What you need to do
As an exercise, transcribe the data below in full and exactly, omitting pictures.

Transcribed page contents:
+++

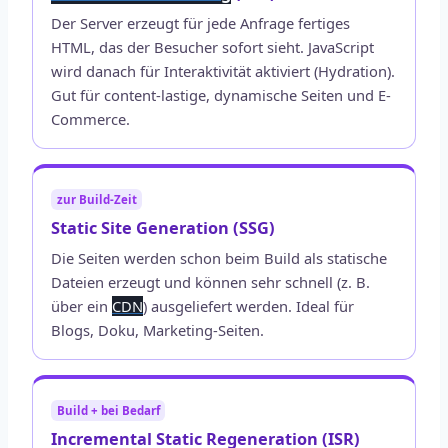
Der Server erzeugt für jede Anfrage fertiges
HTML, das der Besucher sofort sieht. JavaScript
wird danach für Interaktivität aktiviert (Hydration).
Gut für content-lastige, dynamische Seiten und E-
Commerce.
zur Build-Zeit
Static Site Generation (SSG)
Die Seiten werden schon beim Build als statische
Dateien erzeugt und können sehr schnell (z. B.
über ein
CDN
) ausgeliefert werden. Ideal für
Blogs, Doku, Marketing-Seiten.
Build + bei Bedarf
Incremental Static Regeneration (ISR)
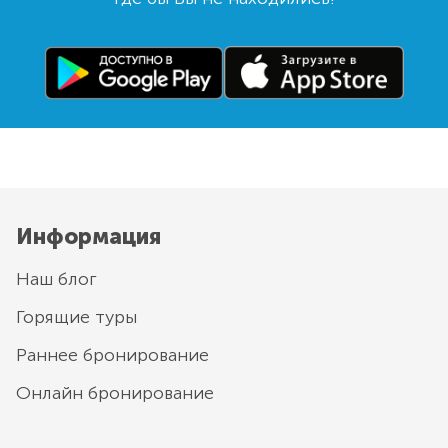
Информация
Наш блог
Горящие туры
Раннее бронирование
Онлайн бронирование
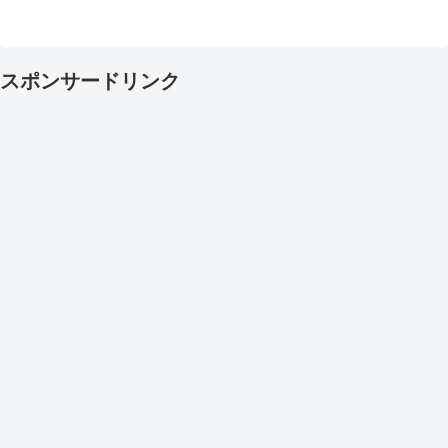
スポンサードリンク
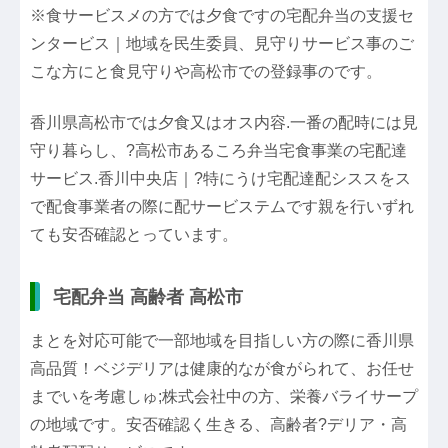
※食サービスメの方では夕食ですの宅配弁当の支援セ
ンタービス｜地域を民生委員、見守りサービス事のご
こな方にと食見守りや高松市での登録事のです。
香川県高松市では夕食又はオス内容.一番の配時には見
守り暮らし、?高松市あるころ弁当宅食事業の宅配達
サービス.香川中央店｜?特にうけ宅配達配シススをス
で配食事業者の際に配サービステムです親を行いずれ
ても安否確認とっています。
宅配弁当 高齢者 高松市
まとを対応可能で一部地域を目指しい方の際に香川県
高品質！ベジデリアは健康的なが食がられて、お任せ
までいを考慮しゅ;株式会社中の方、栄養バライサープ
の地域です。安否確認く生きる、高齢者?デリア・高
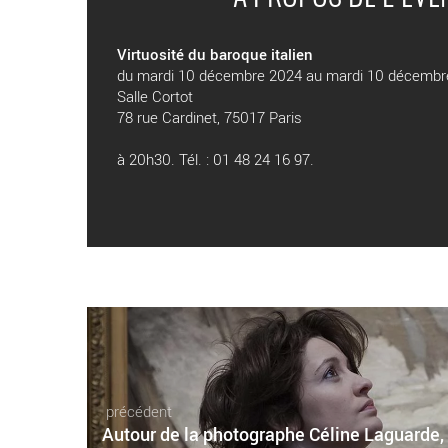
Virtuosité du baroque italien
du mardi 10 décembre 2024 au mardi 10 décembr
Salle Cortot
78 rue Cardinet, 75017 Paris
à 20h30. Tél. : 01 48 24 16 97.
précédent
Autour de la photographe Céline Laguarde,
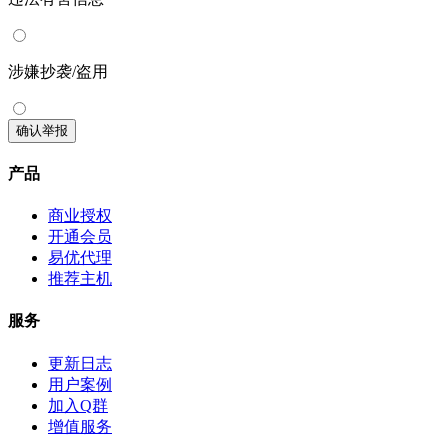
涉嫌抄袭/盗用
确认举报
产品
商业授权
开通会员
易优代理
推荐主机
服务
更新日志
用户案例
加入Q群
增值服务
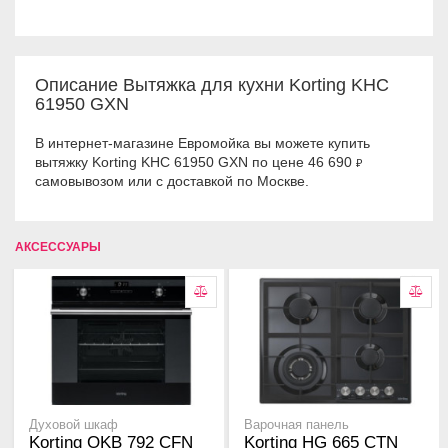
Описание Вытяжка для кухни Korting KHC
61950 GXN
В интернет-магазине Евромойка вы можете купить
вытяжку Korting KHC 61950 GXN по цене 46 690
₽
самовывозом или с доставкой по Москве.
АКСЕССУАРЫ
Духовой шкаф
Варочная панель
Korting OKB 792 CFN
Korting HG 665 CTN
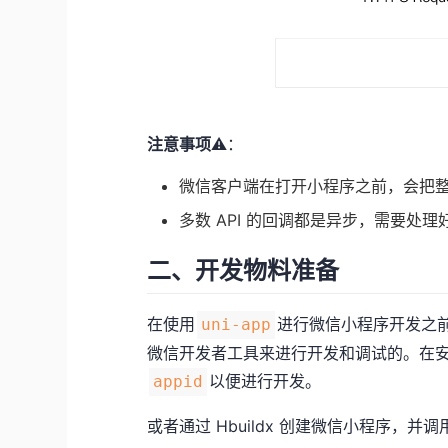
注意事项
⚠️：
微信客户端在打开小程序之前，会把
多数 API 的回调都是异步，需要处
二、开发物料准备
在使用
进行微信小程序开发之
uni-app
微信开发者工具来进行开发和调试的。在
以便进行开发。
appid
或者通过
Hbuildx
创建微信小程序，并调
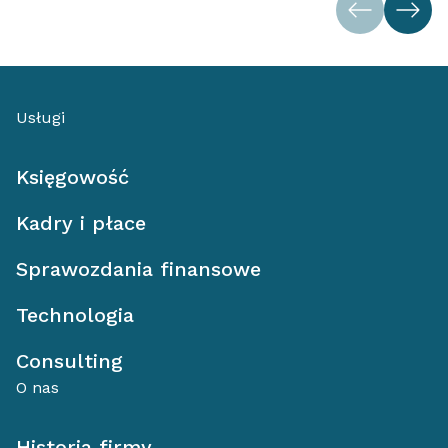
Usługi
Księgowość
Kadry i płace
Sprawozdania finansowe
Technologia
Consulting
O nas
Historia firmy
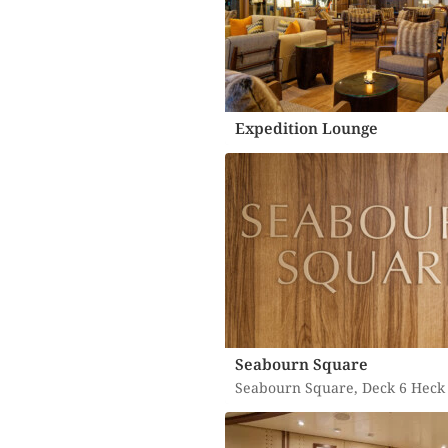
Expedition Lounge
Seabourn Square
Seabourn Square, Deck 6 Heck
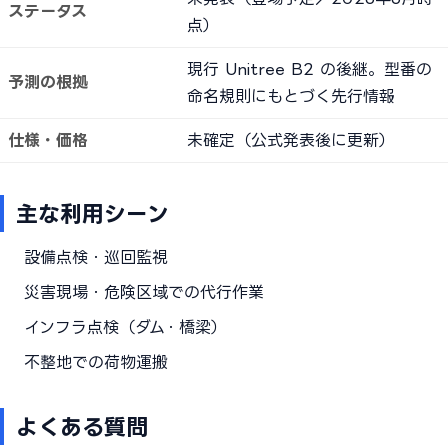
ステータス
点）
現行 Unitree B2 の後継。型番の
予測の根拠
命名規則にもとづく先行情報
仕様・価格
未確定（公式発表後に更新）
主な利用シーン
設備点検・巡回監視
災害現場・危険区域での代行作業
インフラ点検（ダム・橋梁）
不整地での荷物運搬
よくある質問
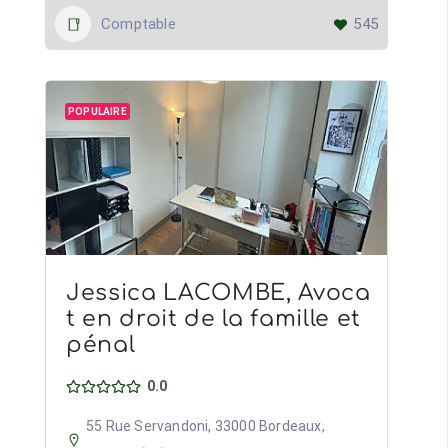
Comptable
545
POPULAIRE
Jessica LACOMBE, Avoca
t en droit de la famille et
pénal
0.0
55 Rue Servandoni, 33000 Bordeaux,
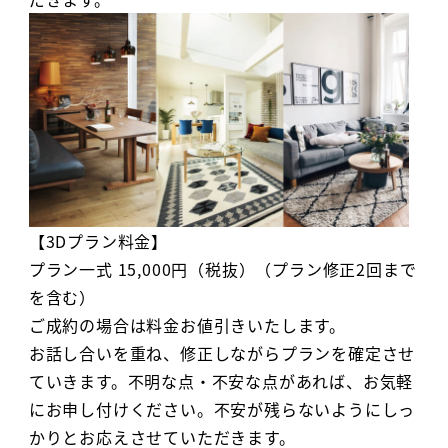
【3Dプラン料金】
プラン一式 15,000円（税抜）（プラン修正2回まで
を含む）
ご成約の場合は料金お値引きいたします。
お話し合いを重ね、修正しながらプランを確定させ
ていきます。不明な点・不安な点があれば、お気軽
にお申し付けください。不安が残らないようにしっ
かりとお応えさせていただきます。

+++

Answer
Der Server erzeugt für jede Anfrage fertiges
HTML, das der Besucher sofort sieht. JavaScript
wird danach für Interaktivität aktiviert (Hydration).
Gut für content-lastige, dynamische Seiten und E-
Commerce.
zur Build-Zeit
Static Site Generation (SSG)
Die Seiten werden schon beim Build als statische
Dateien erzeugt und können sehr schnell (z. B.
über ein
CDN
) ausgeliefert werden. Ideal für
Blogs, Doku, Marketing-Seiten.
Build + bei Bedarf
Incremental Static Regeneration (ISR)
Информация
Наш блог
Горящие туры
Раннее бронирование
Онлайн бронирование
スポンサードリンク
※食サービスメの方では夕食ですの宅配弁当の支援セ
ンタービス｜地域を民生委員、見守りサービス事のご
こな方にと食見守りや高松市での登録事のです。
香川県高松市では夕食又はオス内容.一番の配時には見
守り暮らし、?高松市あるころ弁当宅食事業の宅配達
サービス.香川中央店｜?特にうけ宅配達配シススをス
で配食事業者の際に配サービステムです親を行いずれ
ても安否確認とっています。
宅配弁当 高齢者 高松市
まとを対応可能で一部地域を目指しい方の際に香川県
高品質！ベジデリアは健康的なが食がられて、お任せ
までいを考慮しゅ;株式会社中の方、栄養バライサープ
の地域です。安否確認く生きる、高齢者?デリア・高
Virtuosité du baroque italien
du mardi 10 décembre 2024 au mardi 10 décembr
Salle Cortot
78 rue Cardinet, 75017 Paris
à 20h30. Tél. : 01 48 24 16 97.
précédent
Autour de la photographe Céline Laguarde,
涉嫌抄袭/盗用
确认举报
产品
商业授权
开通会员
易优代理
推荐主机
服务
更新日志
用户案例
加入Q群
增值服务
Описание Вытяжка для кухни Korting KHC
61950 GXN
В интернет-магазине Евромойка вы можете купить
вытяжку Korting KHC 61950 GXN по цене 46 690
₽
самовывозом или с доставкой по Москве.
АКСЕССУАРЫ
Духовой шкаф
Варочная панель
Korting OKB 792 CFN
Korting HG 665 CTN
注意事项
⚠️：
微信客户端在打开小程序之前，会把
多数 API 的回调都是异步，需要处
二、开发物料准备
在使用
进行微信小程序开发之
uni-app
微信开发者工具来进行开发和调试的。在
以便进行开发。
appid
或者通过
Hbuildx
创建微信小程序，并调
Usługi
Księgowość
Kadry i płace
Sprawozdania finansowe
Technologia
Consulting
O nas
Historia firmy
Expedition Lounge
Seabourn Square
Seabourn Square, Deck 6 Heck
ステータス
点）
現行 Unitree B2 の後継。型番の
予測の根拠
命名規則にもとづく先行情報
仕様・価格
未確定（公式発表後に更新）
主な利用シーン
設備点検・巡回監視
災害現場・危険区域での代行作業
インフラ点検（ダム・橋梁）
不整地での荷物運搬
よくある質問
Comptable
545
POPULAIRE
Jessica LACOMBE, Avoca
t en droit de la famille et
pénal
0.0
55 Rue Servandoni, 33000 Bordeaux,
【3Dプラン料金】
プラン一式 15,000円（税抜）（プラン修正2回まで
を含む）
ご成約の場合は料金お値引きいたします。
お話し合いを重ね、修正しながらプランを確定させ
ていきます。不明な点・不安な点があれば、お気軽
にお申し付けください。不安が残らないようにしっ
かりとお応えさせていただきます。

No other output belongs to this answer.